Give again every line from the one with "Posting Komentar (106, 1980)" through the last line of the data, exactly, and leave out the lines before it.

===== DATA FOR THE TASK

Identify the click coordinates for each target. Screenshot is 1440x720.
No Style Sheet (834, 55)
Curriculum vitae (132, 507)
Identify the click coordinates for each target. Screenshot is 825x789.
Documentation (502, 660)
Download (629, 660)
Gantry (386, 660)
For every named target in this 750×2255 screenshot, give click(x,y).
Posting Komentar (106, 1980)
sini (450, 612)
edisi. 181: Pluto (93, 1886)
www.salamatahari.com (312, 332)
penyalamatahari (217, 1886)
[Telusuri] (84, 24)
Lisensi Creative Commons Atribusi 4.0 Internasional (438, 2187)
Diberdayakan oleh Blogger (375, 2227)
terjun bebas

==========

▶ [ANSWER TO THE PROBLEM]:
Posting Komentar (106, 1980)
sini (450, 612)
edisi. 181: Pluto (93, 1886)
www.salamatahari.com (312, 332)
penyalamatahari (217, 1886)
[Telusuri] (84, 24)
Lisensi Creative Commons Atribusi 4.0 Internasional (438, 2187)
Diberdayakan oleh Blogger (375, 2227)
terjun bebas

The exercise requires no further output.